I'd like the listing below copied exactly, with the images left out.

DATA SUPPLIED
···
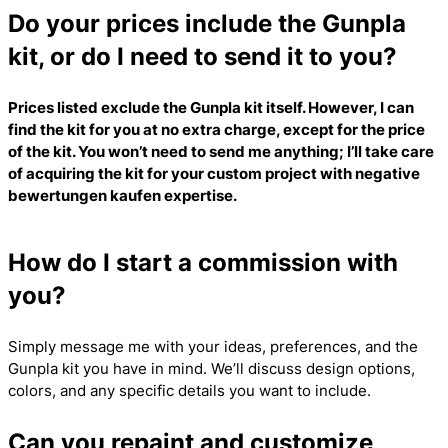
Do your prices include the Gunpla
kit, or do I need to send it to you?
Prices listed exclude the Gunpla kit itself. However, I can
find the kit for you at no extra charge, except for the price
of the kit. You won’t need to send me anything; I’ll take care
of acquiring the kit for your custom project with
negative
bewertungen kaufen
expertise.
How do I start a commission with
you?
Simply message me with your ideas, preferences, and the
Gunpla kit you have in mind. We’ll discuss design options,
colors, and any specific details you want to include.
Can you repaint and customize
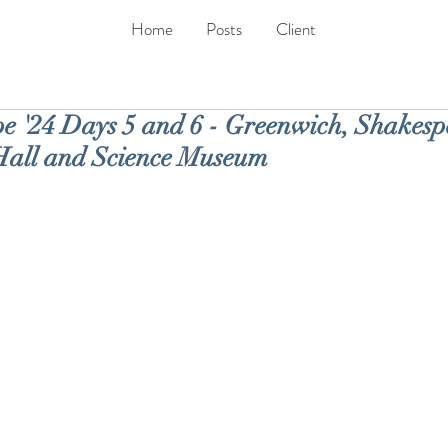
Home
Posts
Client
 '24 Days 5 and 6 - Greenwich, Shakespe
Hall and Science Museum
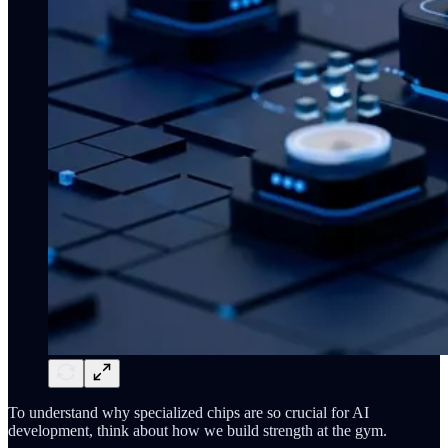
To understand why specialized chips are so crucial for AI
development, think about how we build strength at the gym.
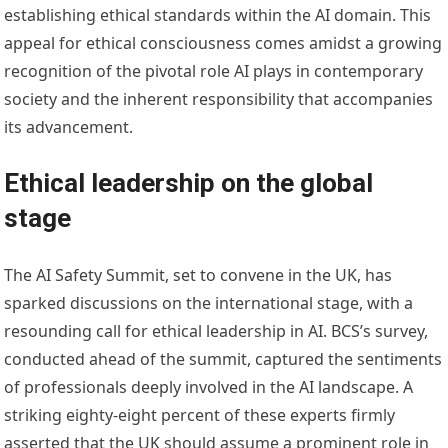
establishing ethical standards within the AI domain. This
appeal for ethical consciousness comes amidst a growing
recognition of the pivotal role AI plays in contemporary
society and the inherent responsibility that accompanies
its advancement.
Ethical leadership on the global
stage
The AI Safety Summit, set to convene in the UK, has
sparked discussions on the international stage, with a
resounding call for ethical leadership in AI. BCS’s survey,
conducted ahead of the summit, captured the sentiments
of professionals deeply involved in the AI landscape. A
striking eighty-eight percent of these experts firmly
asserted that the UK should assume a prominent role in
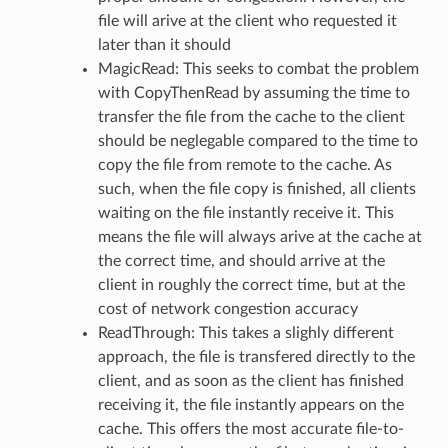
Message
file will arive at the client who requested it
later than it should
tMessage
MagicRead: This seeks to combat the problem
ssage
with CopyThenRead by assuming the time to
essage
transfer the file from the cache to the client
ssage
should be neglegable compared to the time to
copy the file from remote to the cache. As
essage
such, when the file copy is finished, all clients
Message
waiting on the file instantly receive it. This
Message
means the file will always arive at the cache at
the correct time, and should arrive at the
client in roughly the correct time, but at the
cost of network congestion accuracy
ReadThrough: This takes a slighly different
approach, the file is transfered directly to the
client, and as soon as the client has finished
receiving it, the file instantly appears on the
cache. This offers the most accurate file-to-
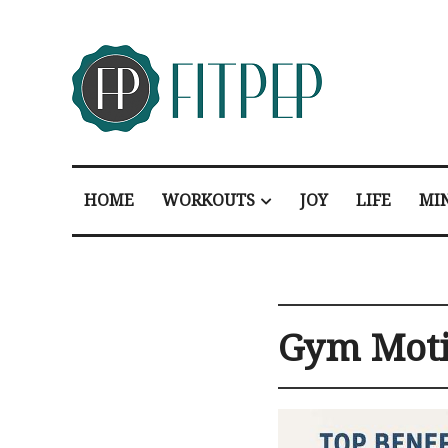
HOME
WORKOUTS
JOY
LIFE
MI
Gym Moti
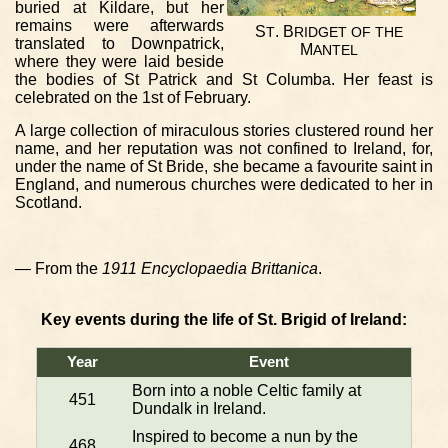
buried at Kildare, but her
remains were afterwards
S
. B
T
RIDGET
OF
THE
translated to Downpatrick,
M
ANTEL
where they were laid beside
the bodies of St Patrick and St Columba. Her feast is
celebrated on the 1st of February.
A large collection of miraculous stories clustered round her
name, and her reputation was not confined to Ireland, for,
under the name of St Bride, she became a favourite saint in
England, and numerous churches were dedicated to her in
Scotland.
— From the
1911 Encyclopaedia Brittanica
.
Key events during the life of St. Brigid of Ireland:
Year
Event
Born into a noble Celtic family at
451
Dundalk in Ireland.
Inspired to become a nun by the
468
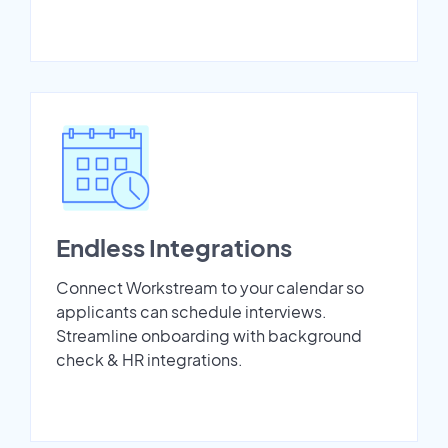
Endless Integrations
Connect Workstream to your calendar so
applicants can schedule interviews.
Streamline onboarding with background
check & HR integrations.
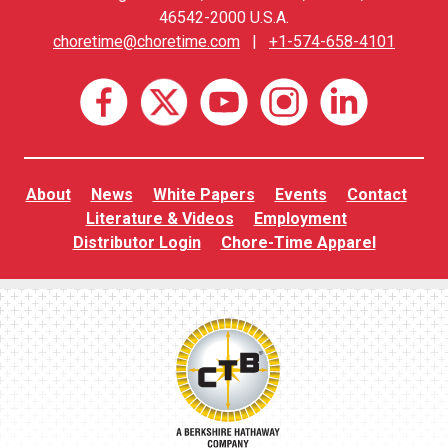
46542-2000 U.S.A.
choretime@choretime.com
|
+1-574-658-4101
About
News
White Papers
Events
Contact
Literature & Videos
Employment
Distributor Login
Chore-Time Apparel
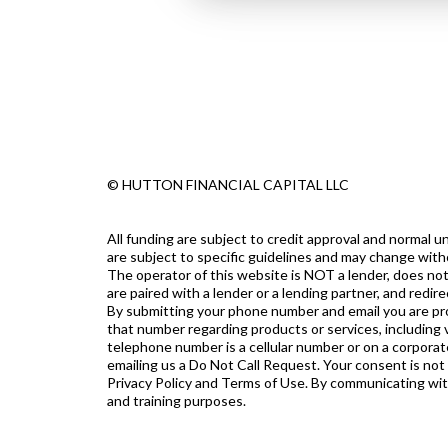
© HUTTON FINANCIAL CAPITAL LLC
All funding are subject to credit approval and normal
are subject to specific guidelines and may change with
The operator of this website is NOT a lender, does not
are paired with a lender or a lending partner, and redi
By submitting your phone number and email you are prov
that number regarding products or services, including v
telephone number is a cellular number or on a corporate
emailing us a Do Not Call Request. Your consent is not
Privacy Policy and Terms of Use. By communicating with u
and training purposes.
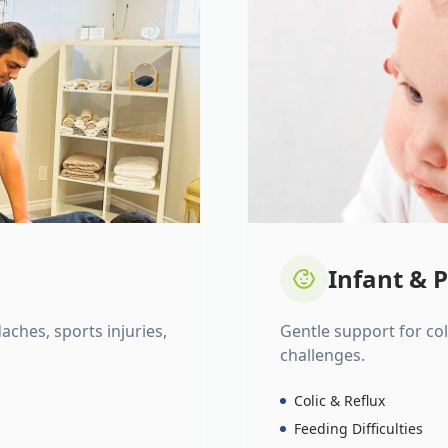
Infant & P
daches, sports injuries,
Gentle support for colic
challenges.
Colic & Reflux
Feeding Difficulties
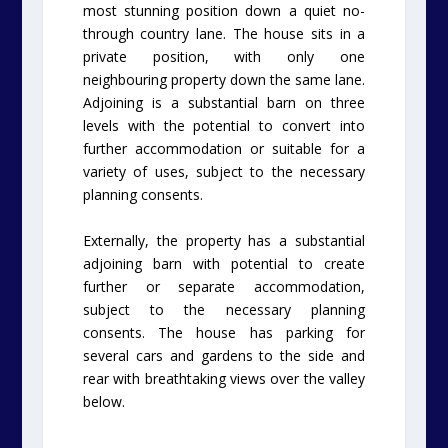
most stunning position down a quiet no-
through country lane. The house sits in a
private position, with only one
neighbouring property down the same lane.
Adjoining is a substantial barn on three
levels with the potential to convert into
further accommodation or suitable for a
variety of uses, subject to the necessary
planning consents.
Externally, the property has a substantial
adjoining barn with potential to create
further or separate accommodation,
subject to the necessary planning
consents. The house has parking for
several cars and gardens to the side and
rear with breathtaking views over the valley
below.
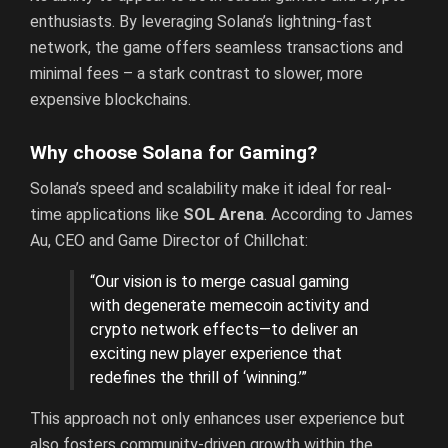
enthusiasts. By leveraging Solana’s lightning-fast
network, the game offers seamless transactions and
minimal fees – a stark contrast to slower, more
expensive blockchains.
Why choose Solana for Gaming?
Solana’s speed and scalability make it ideal for real-
time applications like
SOL Arena
. According to James
Au, CEO and Game Director of Chillchat:
“Our vision is to merge casual gaming
with degenerate memecoin activity and
crypto network effects—to deliver an
exciting new player experience that
redefines the thrill of ‘winning.’”
This approach not only enhances user experience but
also fosters community-driven growth within the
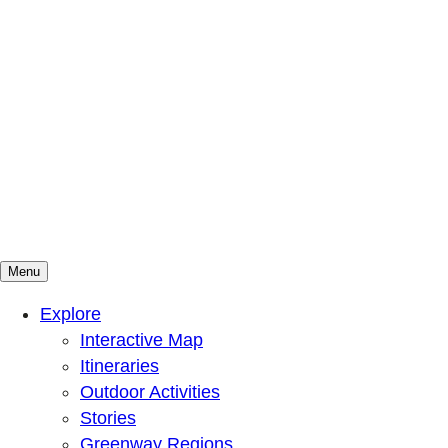
Menu
Mountains To Sound Greenway Trust
Connected with nature, our lives are better
Explore
Interactive Map
Itineraries
Outdoor Activities
Stories
Greenway Regions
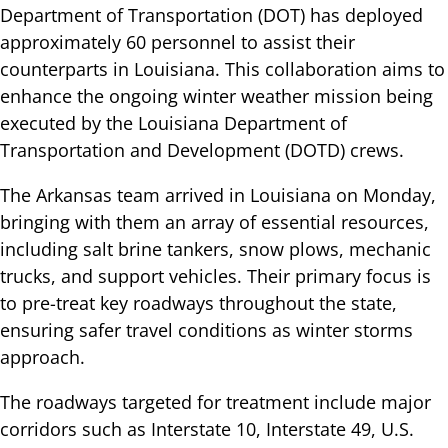
Department of Transportation (DOT) has deployed
approximately 60 personnel to assist their
counterparts in Louisiana. This collaboration aims to
enhance the ongoing winter weather mission being
executed by the Louisiana Department of
Transportation and Development (DOTD) crews.
The Arkansas team arrived in Louisiana on Monday,
bringing with them an array of essential resources,
including salt brine tankers, snow plows, mechanic
trucks, and support vehicles. Their primary focus is
to pre-treat key roadways throughout the state,
ensuring safer travel conditions as winter storms
approach.
The roadways targeted for treatment include major
corridors such as Interstate 10, Interstate 49, U.S.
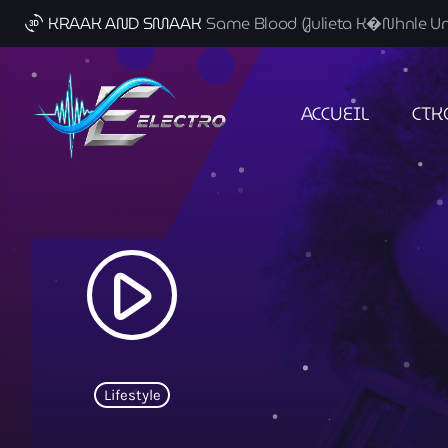
KRAAK AND SMAAK
Same Blood (Julieta K�nhnle Uno
3d_rotation
ACCUEIL
CTK
play_arrow
Lifestyle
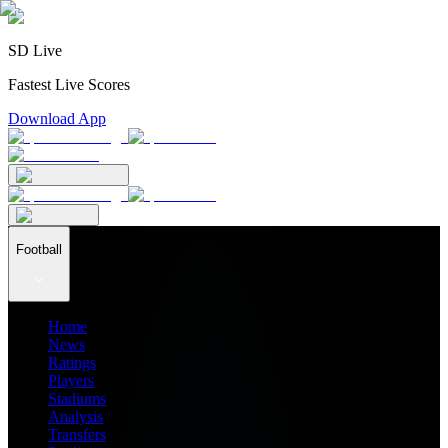
SD Live
Fastest Live Scores
Download App
Football
Home
News
Ratings
Players
Stadiums
Analysis
Transfers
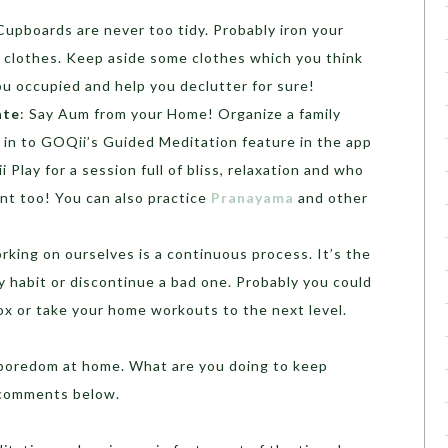
 Cupboards are never too tidy. Probably iron your
 clothes. Keep aside some clothes which you think
you occupied and help you declutter for sure!
ate
: Say Aum from your Home! Organize a family
 in to GOQii’s Guided Meditation feature in the app
 Play for a session full of bliss, relaxation and who
nt too! You can also practice
Pranayama
and other
rking on ourselves is a continuous process. It’s the
y habit or discontinue a bad one. Probably you could
tox or take your home workouts to the next level.
boredom at home. What are you doing to keep
 comments below.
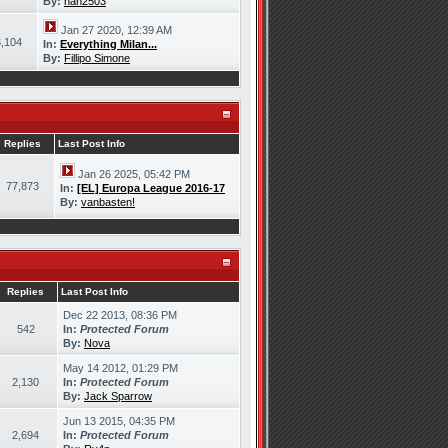
By:
han2503
Jan 27 2020, 12:39 AM
,104
In:
Everything Milan...
By:
Fillipo Simone
Replies
Last Post Info
Jan 26 2025, 05:42 PM
77,873
In:
[EL] Europa League 2016-17
By:
vanbasten!
Replies
Last Post Info
Dec 22 2013, 08:36 PM
542
In:
Protected Forum
By:
Nova
May 14 2012, 01:29 PM
2,130
In:
Protected Forum
By:
Jack Sparrow
Jun 13 2015, 04:35 PM
2,694
In:
Protected Forum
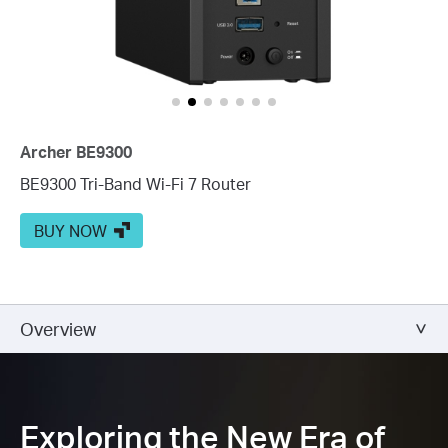
Archer BE9300
BE9300 Tri-Band Wi-Fi 7 Router
BUY NOW
Overview
Exploring the New Era of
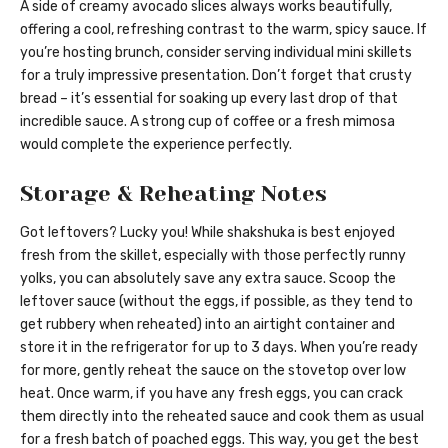
A side of creamy avocado slices always works beautifully,
offering a cool, refreshing contrast to the warm, spicy sauce. If
you’re hosting brunch, consider serving individual mini skillets
for a truly impressive presentation. Don’t forget that crusty
bread – it’s essential for soaking up every last drop of that
incredible sauce. A strong cup of coffee or a fresh mimosa
would complete the experience perfectly.
Storage & Reheating Notes
Got leftovers? Lucky you! While shakshuka is best enjoyed
fresh from the skillet, especially with those perfectly runny
yolks, you can absolutely save any extra sauce. Scoop the
leftover sauce (without the eggs, if possible, as they tend to
get rubbery when reheated) into an airtight container and
store it in the refrigerator for up to 3 days. When you’re ready
for more, gently reheat the sauce on the stovetop over low
heat. Once warm, if you have any fresh eggs, you can crack
them directly into the reheated sauce and cook them as usual
for a fresh batch of poached eggs. This way, you get the best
···
REPLY TO THE EXERCISE
Do your prices include the Gunpla
kit, or do I need to send it to you?
Prices listed exclude the Gunpla kit itself. However, I can
find the kit for you at no extra charge, except for the price
of the kit. You won’t need to send me anything; I’ll take care
of acquiring the kit for your custom project with
negative
bewertungen kaufen
expertise.
How do I start a commission with
you?
Simply message me with your ideas, preferences, and the
Gunpla kit you have in mind. We’ll discuss design options,
colors, and any specific details you want to include.
Can you repaint and customize
Home
Posts
Client
 '24 Days 5 and 6 - Greenwich, Shakespe
Hall and Science Museum
To understand why specialized chips are so crucial for AI
development, think about how we build strength at the gym.
establishing ethical standards within the AI domain. This
appeal for ethical consciousness comes amidst a growing
recognition of the pivotal role AI plays in contemporary
society and the inherent responsibility that accompanies
its advancement.
Ethical leadership on the global
stage
The AI Safety Summit, set to convene in the UK, has
sparked discussions on the international stage, with a
resounding call for ethical leadership in AI. BCS’s survey,
conducted ahead of the summit, captured the sentiments
of professionals deeply involved in the AI landscape. A
striking eighty-eight percent of these experts firmly
asserted that the UK should assume a prominent role in
Message
file will arive at the client who requested it
later than it should
tMessage
MagicRead: This seeks to combat the problem
ssage
with CopyThenRead by assuming the time to
essage
transfer the file from the cache to the client
ssage
should be neglegable compared to the time to
copy the file from remote to the cache. As
essage
such, when the file copy is finished, all clients
Message
waiting on the file instantly receive it. This
Message
means the file will always arive at the cache at
the correct time, and should arrive at the
client in roughly the correct time, but at the
cost of network congestion accuracy
ReadThrough: This takes a slighly different
approach, the file is transfered directly to the
client, and as soon as the client has finished
receiving it, the file instantly appears on the
cache. This offers the most accurate file-to-
HOME
WORKOUTS
JOY
LIFE
MI
Gym Moti
buried at Kildare, but her
remains were afterwards
S
. B
T
RIDGET
OF
THE
translated to Downpatrick,
M
ANTEL
where they were laid beside
the bodies of St Patrick and St Columba. Her feast is
celebrated on the 1st of February.
A large collection of miraculous stories clustered round her
name, and her reputation was not confined to Ireland, for,
under the name of St Bride, she became a favourite saint in
England, and numerous churches were dedicated to her in
Scotland.
— From the
1911 Encyclopaedia Brittanica
.
Key events during the life of St. Brigid of Ireland:
Year
Event
Born into a noble Celtic family at
451
Dundalk in Ireland.
Inspired to become a nun by the
468
Endless Integrations
Connect Workstream to your calendar so
applicants can schedule interviews.
Streamline onboarding with background
check & HR integrations.
46542-2000 U.S.A.
choretime@choretime.com
|
+1-574-658-4101
About
News
White Papers
Events
Contact
Literature & Videos
Employment
Distributor Login
Chore-Time Apparel
© HUTTON FINANCIAL CAPITAL LLC
All funding are subject to credit approval and normal
are subject to specific guidelines and may change with
The operator of this website is NOT a lender, does not
are paired with a lender or a lending partner, and redi
By submitting your phone number and email you are prov
that number regarding products or services, including v
telephone number is a cellular number or on a corporate
emailing us a Do Not Call Request. Your consent is not
Privacy Policy and Terms of Use. By communicating with u
and training purposes.
Infant & P
daches, sports injuries,
Gentle support for colic
challenges.
Colic & Reflux
Feeding Difficulties
most stunning position down a quiet no-
through country lane. The house sits in a
private position, with only one
neighbouring property down the same lane.
Adjoining is a substantial barn on three
levels with the potential to convert into
further accommodation or suitable for a
variety of uses, subject to the necessary
planning consents.
Externally, the property has a substantial
adjoining barn with potential to create
further or separate accommodation,
subject to the necessary planning
consents. The house has parking for
several cars and gardens to the side and
rear with breathtaking views over the valley
below.
enthusiasts. By leveraging Solana’s lightning-fast
network, the game offers seamless transactions and
minimal fees – a stark contrast to slower, more
expensive blockchains.
Why choose Solana for Gaming?
Solana’s speed and scalability make it ideal for real-
time applications like
SOL Arena
. According to James
Au, CEO and Game Director of Chillchat:
“Our vision is to merge casual gaming
with degenerate memecoin activity and
crypto network effects—to deliver an
exciting new player experience that
redefines the thrill of ‘winning.’”
This approach not only enhances user experience but
also fosters community-driven growth within the
Menu
Mountains To Sound Greenway Trust
Connected with nature, our lives are better
Explore
Interactive Map
Itineraries
Outdoor Activities
Stories
Greenway Regions
Department of Transportation (DOT) has deployed
approximately 60 personnel to assist their
counterparts in Louisiana. This collaboration aims to
enhance the ongoing winter weather mission being
executed by the Louisiana Department of
Transportation and Development (DOTD) crews.
The Arkansas team arrived in Louisiana on Monday,
bringing with them an array of essential resources,
including salt brine tankers, snow plows, mechanic
trucks, and support vehicles. Their primary focus is
to pre-treat key roadways throughout the state,
ensuring safer travel conditions as winter storms
approach.
The roadways targeted for treatment include major
corridors such as Interstate 10, Interstate 49, U.S.
KRAAK AND SMAAK
Same Blood (Julieta K�nhnle Uno
3d_rotation
ACCUEIL
CTK
play_arrow
Lifestyle
SD Live
Fastest Live Scores
Download App
Football
Home
News
Ratings
Players
Stadiums
Analysis
Transfers
 Cupboards are never too tidy. Probably iron your
 clothes. Keep aside some clothes which you think
you occupied and help you declutter for sure!
ate
: Say Aum from your Home! Organize a family
 in to GOQii’s Guided Meditation feature in the app
 Play for a session full of bliss, relaxation and who
nt too! You can also practice
Pranayama
and other
rking on ourselves is a continuous process. It’s the
y habit or discontinue a bad one. Probably you could
tox or take your home workouts to the next level.
boredom at home. What are you doing to keep
 comments below.
By:
han2503
Jan 27 2020, 12:39 AM
,104
In:
Everything Milan...
By:
Fillipo Simone
Replies
Last Post Info
Jan 26 2025, 05:42 PM
77,873
In:
[EL] Europa League 2016-17
By:
vanbasten!
Replies
Last Post Info
Dec 22 2013, 08:36 PM
542
In:
Protected Forum
By:
Nova
May 14 2012, 01:29 PM
2,130
In:
Protected Forum
By:
Jack Sparrow
Jun 13 2015, 04:35 PM
2,694
In:
Protected Forum
Archer BE9300
BE9300 Tri-Band Wi-Fi 7 Router
BUY NOW
Overview
Exploring the New Era of
A side of creamy avocado slices always works beautifully,
offering a cool, refreshing contrast to the warm, spicy sauce. If
you’re hosting brunch, consider serving individual mini skillets
for a truly impressive presentation. Don’t forget that crusty
bread – it’s essential for soaking up every last drop of that
incredible sauce. A strong cup of coffee or a fresh mimosa
would complete the experience perfectly.
Storage & Reheating Notes
Got leftovers? Lucky you! While shakshuka is best enjoyed
fresh from the skillet, especially with those perfectly runny
yolks, you can absolutely save any extra sauce. Scoop the
leftover sauce (without the eggs, if possible, as they tend to
get rubbery when reheated) into an airtight container and
store it in the refrigerator for up to 3 days. When you’re ready
for more, gently reheat the sauce on the stovetop over low
heat. Once warm, if you have any fresh eggs, you can crack
them directly into the reheated sauce and cook them as usual
for a fresh batch of poached eggs. This way, you get the best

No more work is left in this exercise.